Mary Smith (née Kelsey) Peake(1823-February 22, 1862), an American teacher and humanitarian, is best known for having taught children of former slaves under the Emancipation Oak tree in 1861, the first educational effort from which grew Hampton University.
Mary Smith Peake was a free citizen of the Commonwealth of Virginia. She was born Mary Smith Kelsey in Norfolk, Virginia. Her father was an Englishman and her mother was a free black woman. When Mary was six, her mother sent her to Alexandria (then part of the District of Columbia) for the purpose of attending school. She remained there in school for about ten years, until a law of the United States Congress was enacted to the effect that the law of Virginia in relation to free mixed people should prevail in the District of Columbia. (This was several years before Alexandria was retroceded to Virginia in 1846). The new law closed all schools for mulattos in that city, as in Virginia (and other Southern states), after the Nat Turner Rebellion of 1831, and prior to Reconstruction after the Civil War, it was unlawful to educate non-whites. Thus, Mary was compelled to leave the school as she was from Virginia.
When sixteen years old, having finished her education, she returned to her mother, at Norfolk, where Mary secretly taught slaves for years. She founded an organization called the Daughters of Zion. The focus of this organization was to give assistance to the poor and the sick. She was a member of the First Baptist Church of Norfolk. She supported herself by making clothes and teaching. In 1851, she married Thomas Peake, a free Black. They had a daughter named Hattie whom they called "Daisy".

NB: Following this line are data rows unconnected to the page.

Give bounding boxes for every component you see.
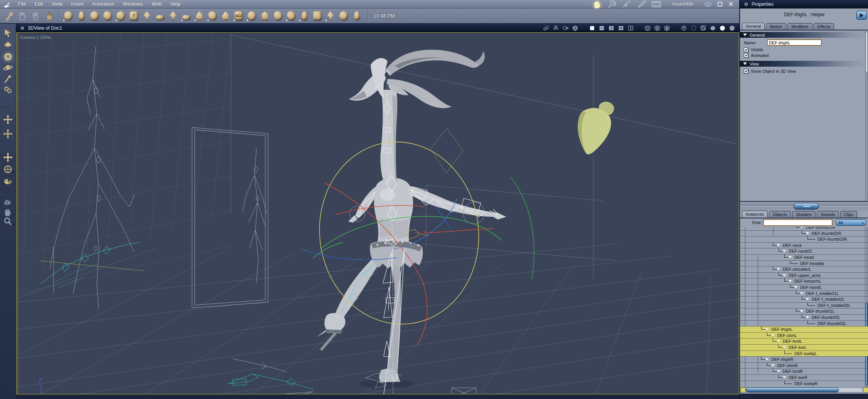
movie-camera-icon[interactable] xyxy=(312,10,323,22)
paint-brush-room-icon[interactable] xyxy=(636,0,647,8)
fire-primitive-icon[interactable] xyxy=(194,10,205,22)
properties-scrollbar[interactable] xyxy=(865,32,868,200)
checkbox-row-show-object-in-3d-view[interactable]: Show Object in 3D View xyxy=(744,69,796,74)
general-section-header[interactable]: General xyxy=(740,32,867,38)
render-camera-tool-icon[interactable] xyxy=(3,197,13,208)
tree-row-DEF-thumb03R[interactable]: DEF-thumb03R xyxy=(740,236,868,242)
expand-triangle-icon[interactable] xyxy=(800,310,804,313)
tree-row-DEF-handL[interactable]: DEF-handL xyxy=(740,284,868,290)
gears-icon[interactable] xyxy=(246,10,258,22)
scroll-corner-left[interactable] xyxy=(740,387,746,392)
expand-triangle-icon[interactable] xyxy=(777,370,780,373)
tree-row-DEF-thumb03L[interactable]: DEF-thumb03L xyxy=(740,320,868,327)
horizontal-scrollbar[interactable] xyxy=(740,387,868,393)
tree-row-DEF-toetipL[interactable]: DEF-toetipL xyxy=(740,350,868,357)
scrollbar-thumb[interactable] xyxy=(746,387,839,392)
tree-row-DEF-toetipR[interactable]: DEF-toetipR xyxy=(740,381,868,387)
tree-row-DEF-upper_armL[interactable]: DEF-upper_armL xyxy=(740,272,868,278)
tree-row-DEF-f_middle02L[interactable]: DEF-f_middle02L xyxy=(740,296,868,302)
tree-row-DEF-toeR[interactable]: DEF-toeR xyxy=(740,374,868,381)
bone-joint-tool-icon[interactable] xyxy=(3,10,15,22)
textured-shade-icon[interactable] xyxy=(728,25,735,31)
filter-dropdown[interactable]: All » xyxy=(836,220,866,226)
vase-primitive-icon[interactable] xyxy=(76,10,87,22)
bones-primitive-icon[interactable] xyxy=(102,10,113,22)
wireframe-box-icon[interactable] xyxy=(699,25,706,31)
expand-triangle-icon[interactable] xyxy=(788,280,792,283)
expand-triangle-icon[interactable] xyxy=(777,244,780,247)
zoom-tool-icon[interactable] xyxy=(3,216,13,227)
expand-triangle-icon[interactable] xyxy=(806,232,809,235)
tree-row-DEF-thumb02R[interactable]: DEF-thumb02R xyxy=(740,230,868,236)
menu-web[interactable]: Web xyxy=(147,1,166,7)
text-primitive-icon[interactable]: T xyxy=(128,10,140,22)
expand-triangle-icon[interactable] xyxy=(771,364,775,367)
tab-instances[interactable]: Instances xyxy=(742,211,768,218)
tree-row-DEF-thighL[interactable]: DEF-thighL xyxy=(740,326,868,332)
expand-triangle-icon[interactable] xyxy=(777,268,780,271)
metaball-primitive-icon[interactable] xyxy=(207,10,218,22)
scene-canvas[interactable]: Z xyxy=(17,33,739,394)
anything-grows-icon[interactable]: AGr xyxy=(233,10,244,22)
layout-split-icon[interactable] xyxy=(608,25,615,31)
geosphere-primitive-icon[interactable] xyxy=(89,10,100,22)
name-input[interactable] xyxy=(767,39,822,46)
move-xz-tool-icon[interactable] xyxy=(3,129,13,139)
splitter-handle[interactable] xyxy=(794,203,819,210)
expand-triangle-icon[interactable] xyxy=(782,274,786,277)
tab-modifiers[interactable]: Modifiers xyxy=(787,23,812,30)
checkbox[interactable] xyxy=(744,69,748,74)
camera-label[interactable]: Camera 1 100% xyxy=(20,35,51,40)
tree-row-DEF-shinR[interactable]: DEF-shinR xyxy=(740,362,868,369)
axe-tool-icon[interactable] xyxy=(298,10,310,22)
assemble-hand-room-icon[interactable] xyxy=(592,0,603,8)
wireframe-sphere-icon[interactable] xyxy=(690,25,697,31)
tree-row-DEF-neck01[interactable]: DEF-neck01 xyxy=(740,248,868,254)
move-3d-tool-icon[interactable] xyxy=(3,152,13,163)
tab-sounds[interactable]: Sounds xyxy=(817,211,839,218)
tab-clips[interactable]: Clips xyxy=(840,211,857,218)
tree-row-DEF-toeL[interactable]: DEF-toeL xyxy=(740,344,868,350)
expand-triangle-icon[interactable] xyxy=(782,346,786,349)
tree-row-DEF-head[interactable]: DEF-head xyxy=(740,254,868,260)
push-hand-tool-icon[interactable] xyxy=(44,10,55,22)
tab-effects[interactable]: Effects xyxy=(814,23,834,30)
hand-pen-tool-icon[interactable] xyxy=(30,10,42,22)
shield-sphere-icon-2[interactable] xyxy=(654,25,661,31)
app-logo-icon[interactable] xyxy=(2,0,14,8)
sphere-primitive-icon[interactable] xyxy=(62,10,74,22)
menu-windows[interactable]: Windows xyxy=(119,1,148,7)
shield-sphere-icon-3[interactable] xyxy=(663,25,670,31)
tree-row-DEF-footR[interactable]: DEF-footR xyxy=(740,368,868,374)
menu-edit[interactable]: Edit xyxy=(30,1,47,7)
house-primitive-icon[interactable] xyxy=(259,10,271,22)
expand-triangle-icon[interactable] xyxy=(765,328,769,331)
figures-icon[interactable] xyxy=(325,10,336,22)
panel-dot-icon[interactable] xyxy=(745,3,748,6)
rotate-tool-icon[interactable] xyxy=(3,52,13,62)
close-icon[interactable] xyxy=(728,1,734,7)
move-xy-tool-icon[interactable] xyxy=(3,114,13,125)
shield-sphere-icon-1[interactable] xyxy=(644,25,651,31)
trackball-rotate-tool-icon[interactable] xyxy=(3,164,13,175)
tab-motion[interactable]: Motion xyxy=(766,23,786,30)
bone-icon[interactable] xyxy=(351,10,362,22)
tree-row-DEF-forearmL[interactable]: DEF-forearmL xyxy=(740,278,868,284)
layout-corner-icon[interactable] xyxy=(627,25,634,31)
spheres-icon[interactable] xyxy=(543,25,549,31)
tab-shaders[interactable]: Shaders xyxy=(792,211,816,218)
layout-rows-icon[interactable] xyxy=(598,25,605,31)
menu-view[interactable]: View xyxy=(47,1,67,7)
tree-row-DEF-f_middle01L[interactable]: DEF-f_middle01L xyxy=(740,290,868,297)
rock-primitive-icon[interactable] xyxy=(180,10,192,22)
tree-row-DEF-headtip[interactable]: DEF-headtip xyxy=(740,260,868,267)
layout-grid-icon[interactable] xyxy=(617,25,624,31)
smooth-shade-icon[interactable] xyxy=(719,25,726,31)
maximize-icon[interactable] xyxy=(717,2,723,7)
select-arrow-tool-icon[interactable] xyxy=(3,28,13,38)
scroll-corner-right[interactable] xyxy=(863,387,868,392)
panel-dot-icon[interactable] xyxy=(21,27,24,30)
pan-hand-tool-icon[interactable] xyxy=(3,207,13,217)
tree-row-DEF-thumb02L[interactable]: DEF-thumb02L xyxy=(740,314,868,320)
layout-single-icon[interactable] xyxy=(588,25,595,31)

During the American Civil War (1861-1865), nearby Fort Monroe remained in Union hands, and became a place of refuge for escaped slaves seeking asylum, who were commonly referred to as "contraband", a legal status which prevented them from being returned to Confederate owners. They built the Grand Contraband Camp near but outside the protection of Fort Monroe. Mrs. Peake was asked to help teach, and began doing so on September 17, 1861 under the famous tree, which was located several miles outside of the protective safety of Fort Monroe in Phoebus, a small town in Elizabeth City County. Soon, sponsored by the American Missionary Association, she was teaching in the Brown Cottage, the seed from which Hampton Institute (and later Hampton University) would grow. Mary Peake's school included more than fifty children during the day and twenty adults at night. She became seriously ill but would not rest. On Washington's birthday in 1862 she died of tuberculosis. In 1863, the Virginia Peninsula community gathered under this tree to hear the first Southern reading of President Abraham Lincoln's Emancipation Proclamation.
In modern times, the historic Emancipation Oak (at least 140 years old now) is located on the campus of Hampton University in what is now the City of Hampton, Virginia. It is designated one of the 10 Great Trees of the World by the National Geographic Society and is a National Historic Landmark.
The Mary Peake Center of Hampton Public Schools is named in her honor. According to its website, it is a "center for gifted children dedicated to providing a comprehensive set of experiences for those children who by nature of their complex processing abilities, require a fully differentiated educational environment."
Mary Peake Boulevard in Hampton was also named in her honor.
A book about her, Mary S. Peake, the Colored Teacher at Fortress Monroe was written shortly after her death by Reverend Lewis C. Lockwood.